Sören Pellmann will nun erst einmal nachdenken. Darum, ihn einzubinden, habe sich niemand bemüht.
„Keiner aus der Parteiführung ist zu mir gekommen.“Das könnte sich rächen. Denn auch andere denken über ihre Zukunft in der Partei nach. Wagenknecht selbst meldete sich aus der Ferne mit scharfer Kritik zu Wort. „Nach diesem Parteitag gibt es kaum Hoffnung, dass die Linke ihren Niedergang stoppen kann“, sagte Wagenknecht am Sonntag der Deutschen Presse-Agentur.

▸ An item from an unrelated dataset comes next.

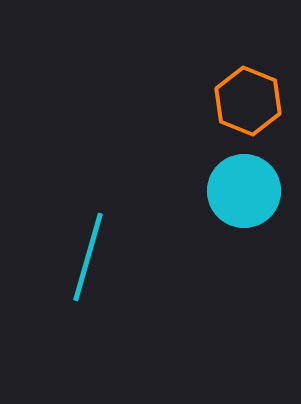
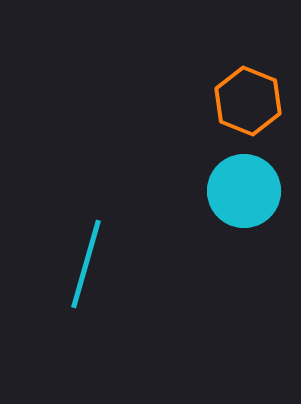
cyan line: moved 2 px left, 7 px down
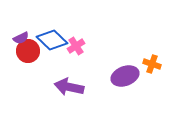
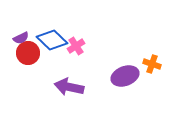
red circle: moved 2 px down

„Ich hätte kein Problem damit, wenn sich das Wagenknecht-Lager abspalten würde“, meint indes Ellena Schumacher Koelsch. „Ich hätte mir gewünscht, dass Sahra Wagenknecht auf dem Parteitag auftritt. Dann hätte man sich mit ihr auseinandersetzen können. Es muss nämlich Schluss sein damit, dass Politik in Talkshows gemacht wird. Und dann auch noch regelmäßig gegen unsere Partei.“
Fraktionschef Bartsch dagegen will, dass man sich auf den politischen Gegner konzentriert. „Wir sind eine Partei oder keine“beschwört Bartsch die Zuhörer. Viel Beifall bekommt er nicht.